Serving the same God,
Scott
Hi, Earl & Ramona,
I would have liked to see more of you when I was out there, but we'll save that for next time. Glad I did get to see you though, and to meet you, Earl.
Hope you're doing well, Ramona, with this round of chemo. I was reading in Psalms, and you came to mind. I thought you might be able to relate/find comfort in the Psalms, particularly parts of Psalm 136, 138, 139, and 143.
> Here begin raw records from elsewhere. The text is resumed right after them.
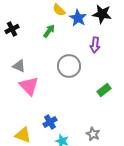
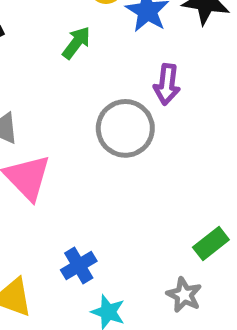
purple arrow: (95, 45) -> (167, 84), moved
green rectangle: (104, 90) -> (211, 243), moved

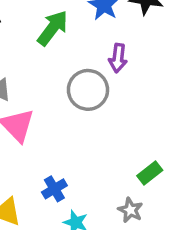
green arrow: (76, 43) -> (53, 28), size x1.5

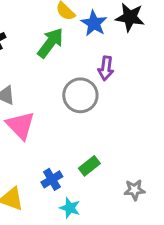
green rectangle: (150, 173) -> (89, 166), moved
gray star: (130, 210) -> (134, 190), moved, turned -30

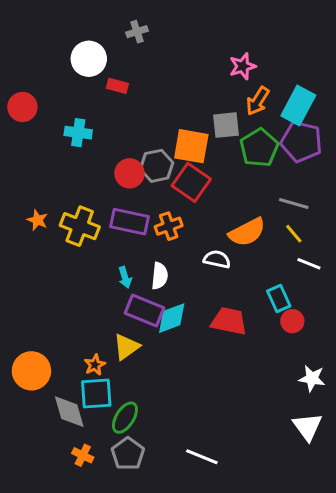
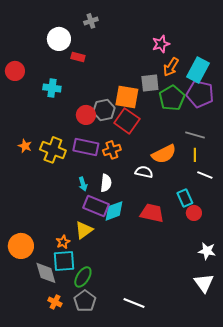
yellow line: (294, 234) -> (195, 155), turned 40

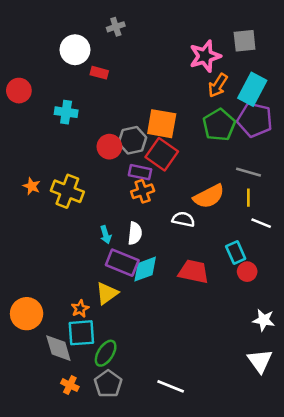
pink star: (161, 44) -> (205, 56), size x1.4
gray square: (150, 83) -> (245, 41), moved
purple rectangle: (86, 147) -> (140, 172), moved, size x0.7

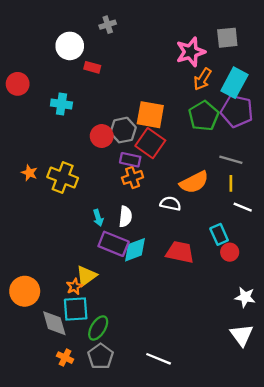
yellow triangle: (107, 293) -> (86, 276), moved

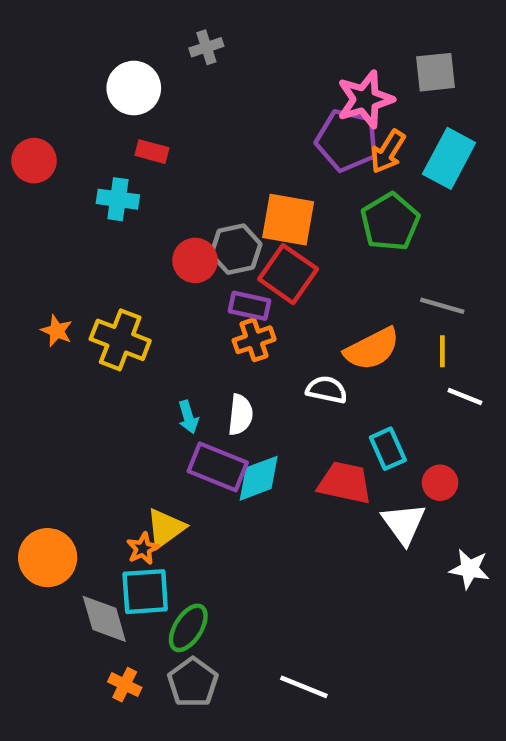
red rectangle: (92, 67) -> (152, 152), moved
purple pentagon: (237, 111) -> (347, 140), moved
cyan rectangle: (219, 234) -> (388, 449), moved
white triangle: (242, 335) -> (404, 524), moved

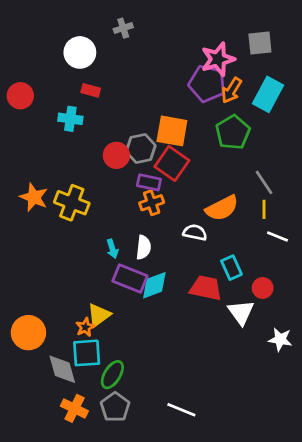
gray line: (442, 306) -> (264, 182), turned 40
orange star: (57, 331) -> (34, 197), size x1.5
orange cross: (125, 685) -> (74, 408), size x1.4

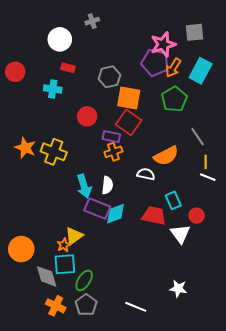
gray hexagon: (141, 149) -> (109, 77), moved
yellow line: (264, 209) -> (206, 162), moved
cyan arrow: (112, 249) -> (84, 186), size x1.6
white star: (280, 339) -> (178, 289), moved

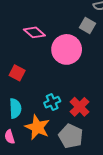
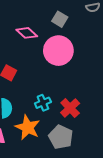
gray square: (87, 25) -> (60, 19), moved

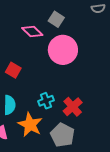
gray square: (60, 19) -> (56, 19), moved

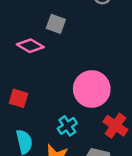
pink circle: (63, 50) -> (92, 89), moved
red cross: (73, 107) -> (115, 126), moved

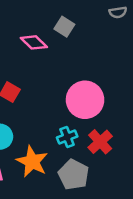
cyan cross: (67, 126) -> (67, 137), moved

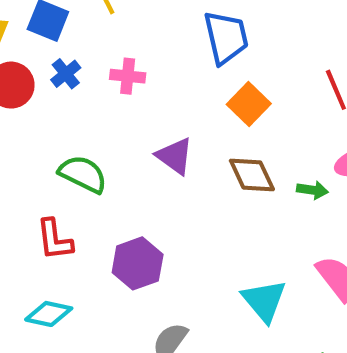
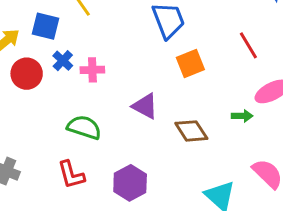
pink cross: (128, 76) -> (92, 70), moved
orange square: (249, 104) -> (190, 64), turned 32
brown diamond: (252, 175) -> (191, 131), moved

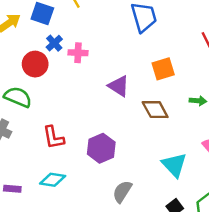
orange square: (190, 64) -> (163, 69), moved
red circle: (27, 74) -> (35, 64), moved
green semicircle: (84, 127) -> (18, 97), moved

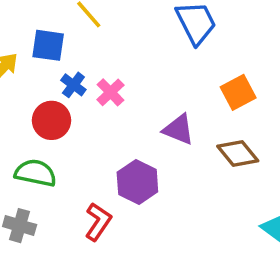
pink cross: (78, 53) -> (110, 92), turned -36
red L-shape: (53, 137) -> (98, 222), turned -125
purple hexagon: (101, 148) -> (137, 182), moved

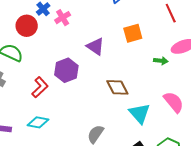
brown diamond: (238, 154) -> (117, 87), moved

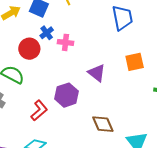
pink cross: (63, 18) -> (66, 42), turned 35
brown diamond: (117, 87) -> (103, 124), moved

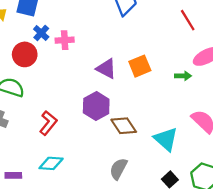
orange square: (135, 62) -> (140, 66), moved
purple hexagon: (66, 95) -> (96, 106), moved

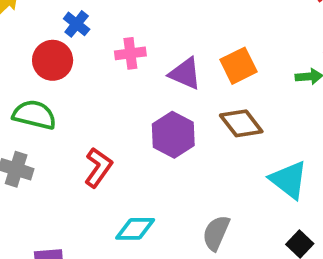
pink cross: (65, 40) -> (130, 53), moved
brown diamond: (124, 126) -> (241, 123), moved
cyan diamond: (51, 163) -> (135, 229), moved

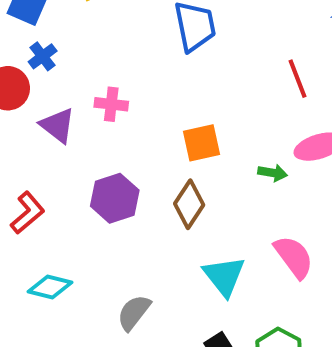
pink cross: (130, 53) -> (111, 104), moved
purple triangle: (185, 74) -> (58, 125), moved
brown diamond: (241, 123) -> (189, 204), turned 57

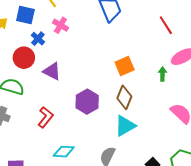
pink cross: (111, 104) -> (60, 25), moved, turned 35
green arrow: (273, 173) -> (163, 74), turned -88
cyan triangle: (224, 276) -> (125, 126), moved, turned 50

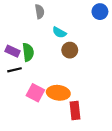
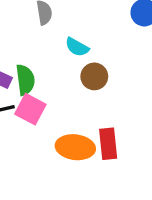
pink square: (35, 93) -> (30, 109), moved
red rectangle: (75, 110) -> (108, 144), moved

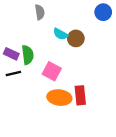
brown circle: (94, 76) -> (76, 38), moved
pink square: (30, 109) -> (52, 71), moved

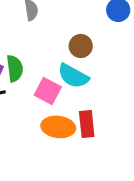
cyan semicircle: (61, 34) -> (73, 76), moved, size x1.5

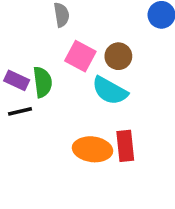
pink square: (48, 91) -> (80, 56), moved

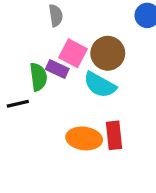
brown circle: (118, 56) -> (108, 53), size x1.4
purple rectangle: (17, 80) -> (57, 69), moved

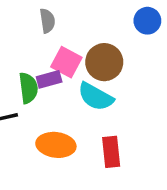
purple rectangle: (57, 69) -> (49, 79), turned -40
orange ellipse: (84, 138) -> (56, 145), moved

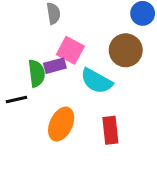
brown circle: (104, 62) -> (126, 50), moved
orange ellipse: (56, 145) -> (61, 124), turned -72

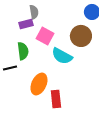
purple rectangle: (55, 66) -> (26, 24), moved
red rectangle: (110, 130) -> (56, 99), moved

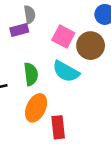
pink square: (45, 36) -> (63, 36), moved
green semicircle: (23, 51) -> (31, 74), moved

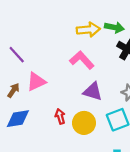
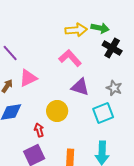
red arrow: (60, 116) -> (39, 130), moved
yellow circle: (84, 123) -> (57, 111), moved

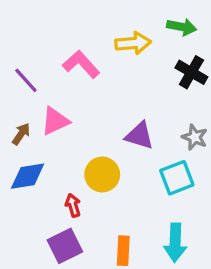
green arrow: (100, 28) -> (182, 27), moved
pink L-shape: (70, 58) -> (81, 64), moved

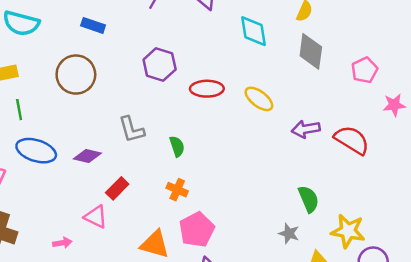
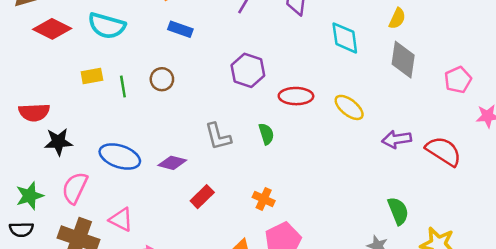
brown circle: (76, 75) -> (162, 79), size x0.6
green line: (19, 110) -> (123, 86), moved
green semicircle: (177, 146) -> (266, 134), moved
pink triangle: (96, 217) -> (121, 220), moved

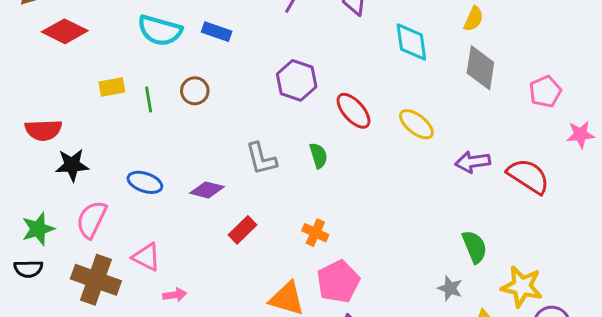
cyan semicircle: (107, 26) -> (160, 30), moved
red ellipse: (296, 96) -> (354, 111), turned 48
blue ellipse: (120, 156) -> (145, 182), size x0.7

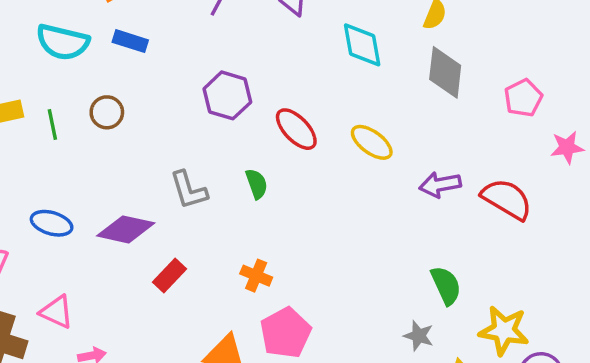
purple diamond: (207, 190) -> (126, 229), size x1.4

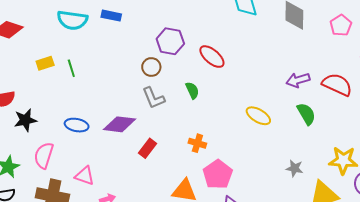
brown circle: (107, 112) -> (151, 67), moved
yellow ellipse: (372, 142) -> (258, 116), moved
green semicircle: (446, 285) -> (306, 114), moved

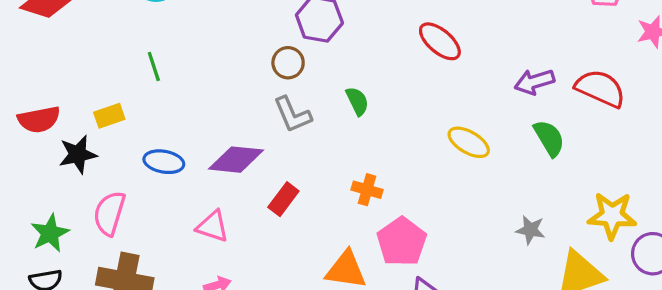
red ellipse: (212, 57) -> (440, 41), moved
yellow rectangle: (45, 63) -> (109, 116), moved
pink triangle: (85, 176) -> (213, 226), moved

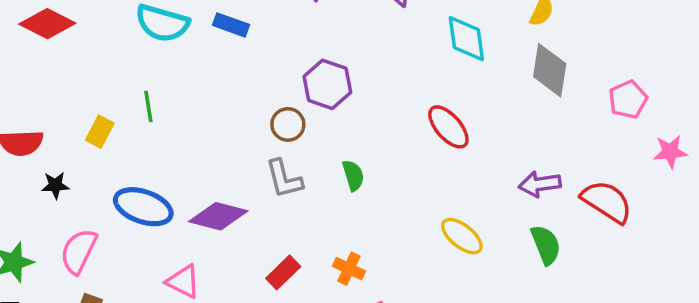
yellow rectangle: (109, 116) -> (100, 132), moved, turned -52
black star: (78, 154) -> (55, 185), size x0.7
blue ellipse: (164, 162) -> (143, 207), size x1.4
red rectangle: (283, 199) -> (283, 272), moved

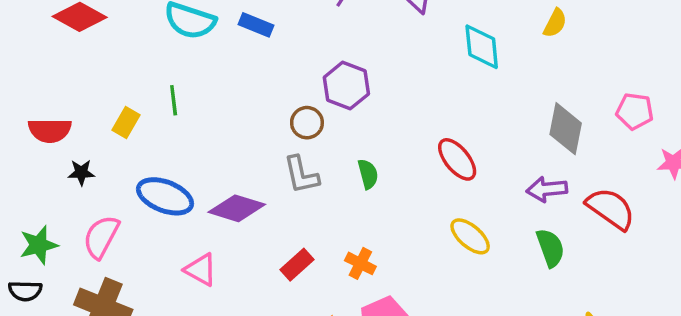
gray diamond: (550, 70) -> (566, 129), moved
pink pentagon: (628, 100) -> (635, 111), turned 30
red ellipse: (448, 127) -> (457, 159), moved

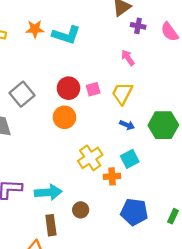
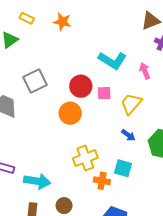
cyan L-shape: (66, 35) -> (112, 60), moved
cyan square: (130, 159) -> (123, 168), turned 30

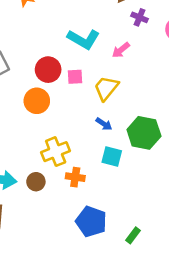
pink arrow: (145, 71) -> (121, 50), turned -105
cyan square: (123, 168) -> (112, 156), moved
brown circle: (64, 206) -> (36, 182), moved

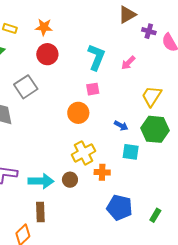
purple cross: (140, 17) -> (149, 31), moved
cyan L-shape: (83, 39) -> (96, 57), turned -92
red circle: (48, 70) -> (47, 54), moved
yellow trapezoid: (106, 88) -> (152, 96), moved
orange circle: (37, 101) -> (78, 113), moved

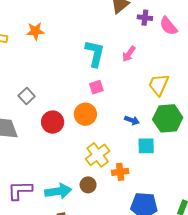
red circle: (47, 54) -> (53, 122), moved
gray square: (26, 87) -> (27, 96), size x0.7

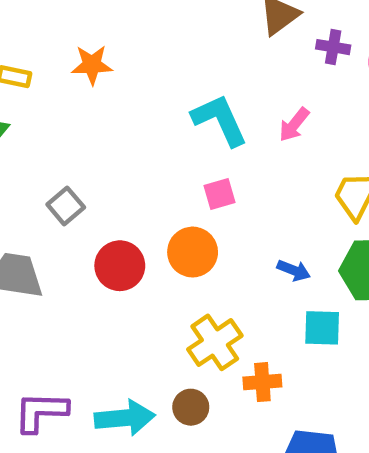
cyan L-shape: (95, 53) -> (220, 120), turned -40

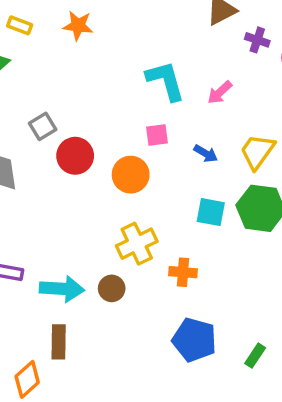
red circle: (120, 266) -> (75, 156), moved
blue arrow: (294, 270) -> (206, 153), moved
cyan square: (322, 328) -> (211, 212), moved
orange cross: (262, 382) -> (183, 272), moved

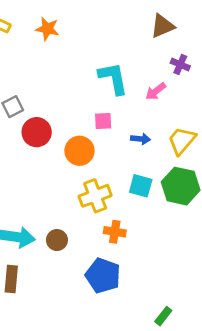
purple cross: (257, 40) -> (180, 65), moved
blue arrow: (206, 153) -> (141, 139), turned -30
yellow cross: (137, 244) -> (95, 196), moved
blue pentagon: (194, 340) -> (103, 276), moved
green rectangle: (255, 356) -> (163, 316), moved

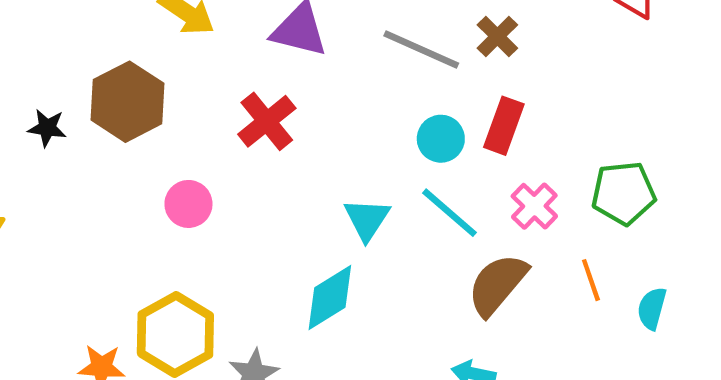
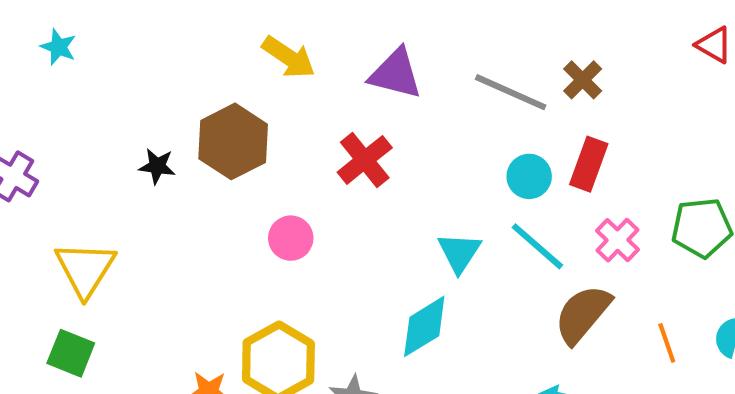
orange line: (591, 280) -> (667, 343), moved

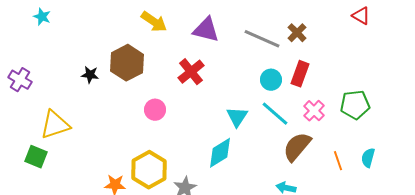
yellow triangle: (85, 269) -> (55, 125), turned 40
green square: (71, 353) -> (36, 157), moved

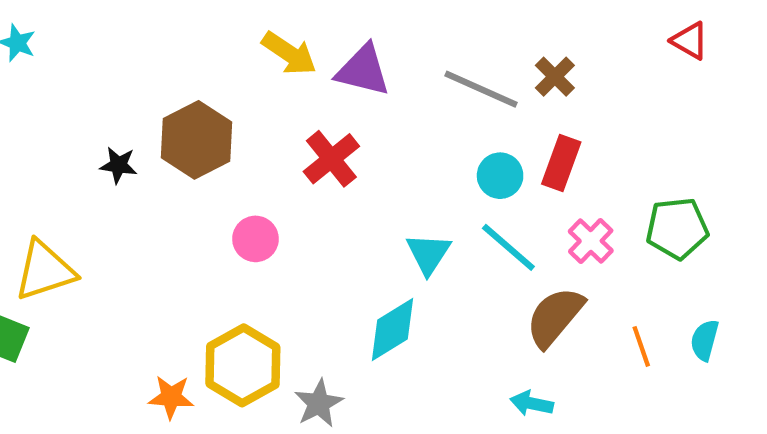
yellow arrow: (154, 22) -> (289, 53), moved

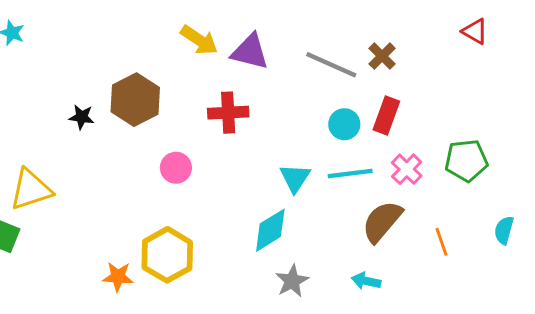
red cross: (331, 159) -> (228, 113), turned 36
cyan line: (508, 247) -> (350, 174), turned -48
cyan semicircle: (705, 340) -> (504, 230), moved
gray star: (319, 403) -> (292, 281), moved

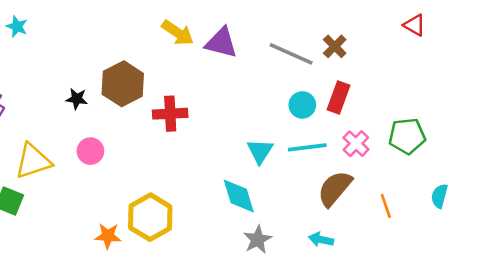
red cross: (228, 113) -> (170, 114), moved
pink circle: (176, 168) -> (90, 151), moved
cyan diamond: (270, 230) -> (239, 196), turned -75

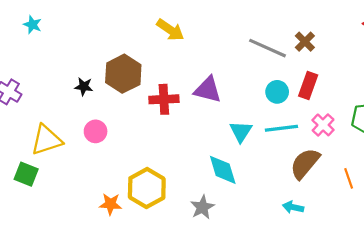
purple triangle: (221, 43) -> (208, 90), moved
gray star: (257, 240) -> (202, 207), moved

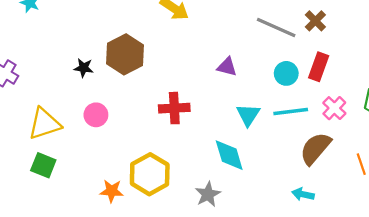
purple triangle: (208, 90) -> (227, 67), moved, size x0.7
red cross: (164, 99) -> (174, 108), moved
green square: (26, 174) -> (43, 165), moved

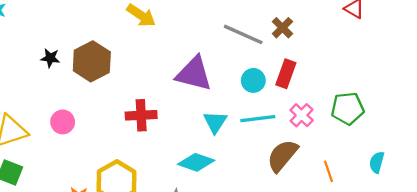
purple triangle: (227, 67) -> (194, 74), size x1.8
black star: (84, 68) -> (50, 58), moved
cyan diamond: (229, 155) -> (196, 162), turned -54

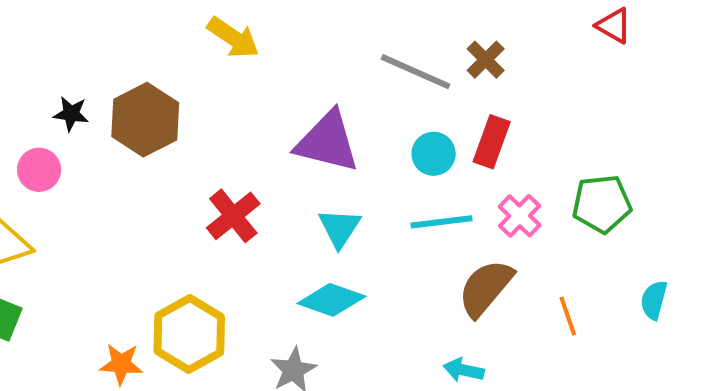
red cross: (141, 115) -> (233, 216), turned -36
pink circle: (63, 122) -> (39, 170), moved
cyan triangle: (215, 122) -> (339, 228), moved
Thanks so much for keeping us up to date on the blog, and for sharing of yourselves. You're an inspiration to so many.
Thoughts & prayers,
Jacob & Jealene
Hey Ramona,
I thought of you all day yesterday...it was like I just couldn't stop my mind, it just kept thinking about my wonderful friend. The shower went quite well and I was so blown away by the crowds of people that came out and their generousity. Thanks to you and Earl for the gift. I got quite emotional as I opened it and read the card...I know how much you wanted to be there but God chose otherwise for a reason we don't understand. Thanks for your encouragement as I enter marriage... your an amazing support even through your very difficult time, thanks for the marriage chat on Sunday. Anyway, I should run along... but Ramona & Earl you are in my thoughts and prayers...I know you've heard that a million times but really that is so the truth...Ramona, hope you're feeling ok, I just pray you won't have to go through as much as your last round of chemo....See you later!!!! your cuz, Ang
I found (and still find) that song hard to sing. It was played at church the day before I left for my surgery and I cried through the whole thing. It was also played last sunday when I was a mess from the stress of wondering if my cancer had spread.
But the song is true. I shared at church once that I know now that PRAISE i something that we are asked to do. Sometimes it doesn't feel natural or easy - But maybe the lord commands it of us because he knows the good it will do to our spirits?
Still enjoying your blog. I'm taking some time to myself at the moment (herbal bath! note to self - DON'T DROP THE LAPTOP!) while my hubby and daughter and puppy are playing. It's nice back-ground music.
Thanks for writing. it's so encouraging to NOT FEEL ALONE. You're both so strong... and FAITHFUL.